Ainda segundo o ministério, a transposição do rio São Francisco, obra de custo reestimado em R$ 6,9 bilhões e contestada pelo Tribunal de Contas da União, também deveria ser levada em consideração: “A obra da transposição a rigor é uma grandiosa ação de prevenção à estiagem e à seca, desastres naturais classificados no nosso Código de Desastres”, disse o secretário-adjunto de Defesa Civil, coronel Ivan Ramos. “Não vamos entrar nesse mérito, mas há mais obras previstas no Estado”, defendeu o secretário. “Não é um direcionamento político, é uma decisão de fazer obras que vão resolver a vida das pessoas no Estado”, completou.

No balanço de 2011, Fernando Bezerra destacou a integração de quase 3 mil municípios no cadastro da Defesa Civil, com “um mínimo” de organização dos sistemas locais, e a capacitação de técnicos. Até o início de março, o governo pretende propor mudanças na legislação urbana, para evitar a ocupação das áreas de risco, que começam a ser mapeadas em 251 cidades do País.

Convocação na Câmara

Em meio à repercussão do caso, a base aliada do governo federal impediu nesta terça-feira na Comissão de Fiscalização e Controle da Câmara a convocação de Bezerra para falar sobre as obras da transposição do rio São Francisco.
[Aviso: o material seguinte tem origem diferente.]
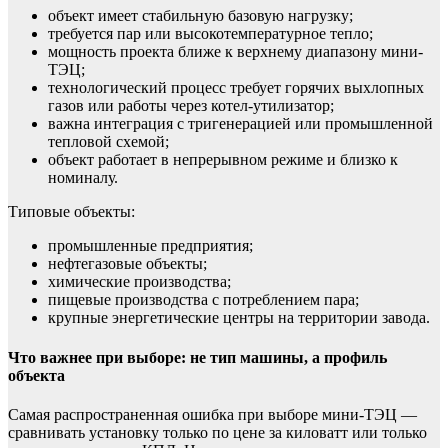
объект имеет стабильную базовую нагрузку;
требуется пар или высокотемпературное тепло;
мощность проекта ближе к верхнему диапазону мини-
ТЭЦ;
технологический процесс требует горячих выхлопных
газов или работы через котел-утилизатор;
важна интеграция с тригенерацией или промышленной
тепловой схемой;
объект работает в непрерывном режиме и близко к
номиналу.
Типовые объекты:
промышленные предприятия;
нефтегазовые объекты;
химические производства;
пищевые производства с потреблением пара;
крупные энергетические центры на территории завода.
Что важнее при выборе: не тип машины, а профиль
объекта
Самая распространенная ошибка при выборе мини-ТЭЦ —
сравнивать установку только по цене за киловатт или только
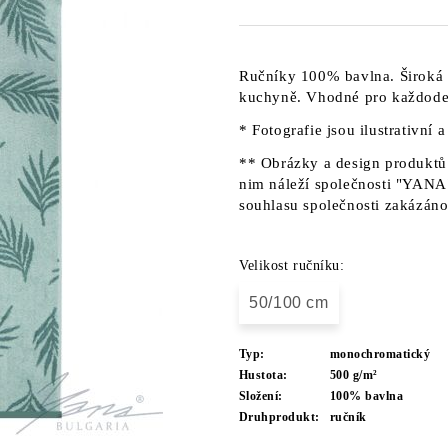
Ručníky 100% bavlna. Široká 
kuchyně. Vhodné pro každoden
* Fotografie jsou ilustrativní 
** Obrázky a design produktů 
nim náleží společnosti "YANA"
souhlasu společnosti zakázáno
Velikost ručníku:
50/100 cm
Typ:
monochromatický
Hustota:
500 g/m²
Složení:
100% bavlna
Druhprodukt:
ručník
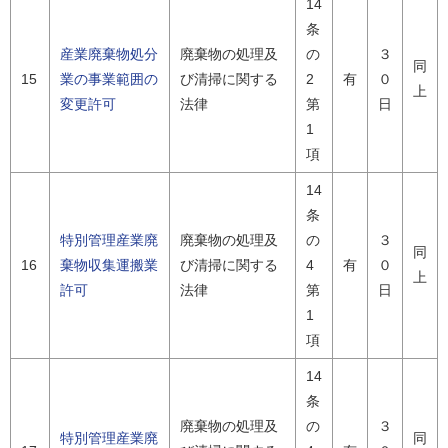
14
条
産業廃棄物処分
廃棄物の処理及
の
３
同
15
業の事業範囲の
び清掃に関する
2
有
０
上
変更許可
法律
第
日
1
項
14
条
特別管理産業廃
廃棄物の処理及
の
３
同
16
棄物収集運搬業
び清掃に関する
4
有
０
上
許可
法律
第
日
1
項
14
条
廃棄物の処理及
の
３
特別管理産業廃
同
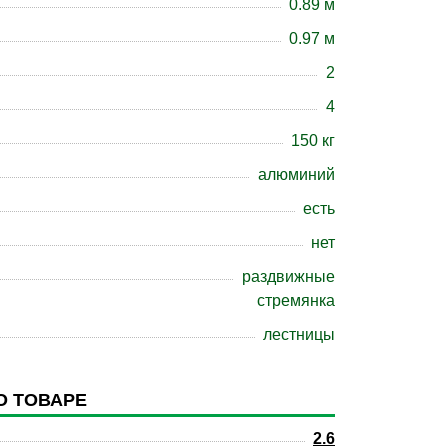
0.89 м
0.97 м
2
4
150 кг
алюминий
есть
нет
раздвижные
стремянка
лестницы
О ТОВАРЕ
2.6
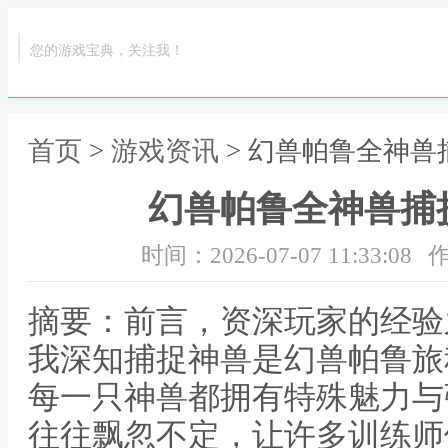
您的游戏宝典，关注我！
首页
>
游戏资讯
> 幻兽帕鲁全神
幻兽帕鲁全神兽捕
时间：2026-07-07 11:33:08
作
摘要：前言，资深玩家的经验
我深知捕捉神兽是幻兽帕鲁旅
每一只神兽都拥有特殊魅力与
往往飘忽不定，让许多训练师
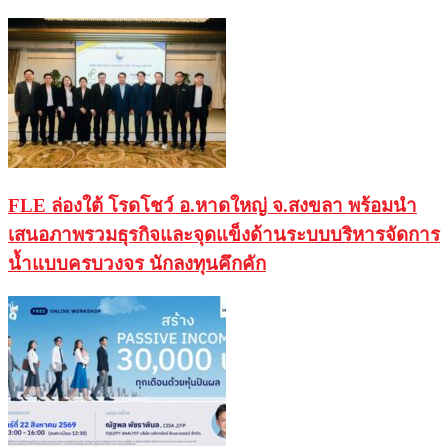
FLE ล่องใต้ โรดโชว์ อ.หาดใหญ่ จ.สงขลา พร้อมนำ
เสนอภาพรวมธุรกิจและจุดแข็งด้านระบบบริหารจัดการ
น้ำแบบครบวงจร นักลงทุนคึกคัก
O pedido foi rejeitado mesmo após o líder do PSDB, deputado Duarte Nogueira (SP), ter acertado com o ministro a transformação do requerimento em convite e marcado a audiência para fevereiro de 2012. A intenção da base foi fazer uma demonstração de força. "Fizemos isso para mostrar que tem base. Ele virá quando a base quer e do jeito que a base quer", disse o deputado Eduardo Cunha (PMDB-RJ).

Duarte Nogueira disse ter falado com o ministro e acertado a vinda para fevereiro do próximo ano. Mesmo assim, a base insistiu que não poderia aceitar a proposta. "Não podemos transformar essa cadeira em um banco dos réus", afirmou o vice-líder do governo na Casa, deputado Odair Cunha (PT-MG). A postura da base provocou reação da oposição. "Acho melhor então fecharmos as portas dessa comissão porque estamos ganhando dinheiro público para algo que não serve para nada", protestou o deputado Nilson Leitão (PSDB-MT). "É o cúmulo da humilhação a comissão não aceitar nem que o ministro queira vir", complementou o deputadoAnthony Garotinho (PR-RJ).

Os deputados governistas afirmaram que não desejavam deixar o caso "pendurado" e prometeram marcar no início do próximo ano uma audiência para que Bezerra fale sobre seu trabalho na pasta.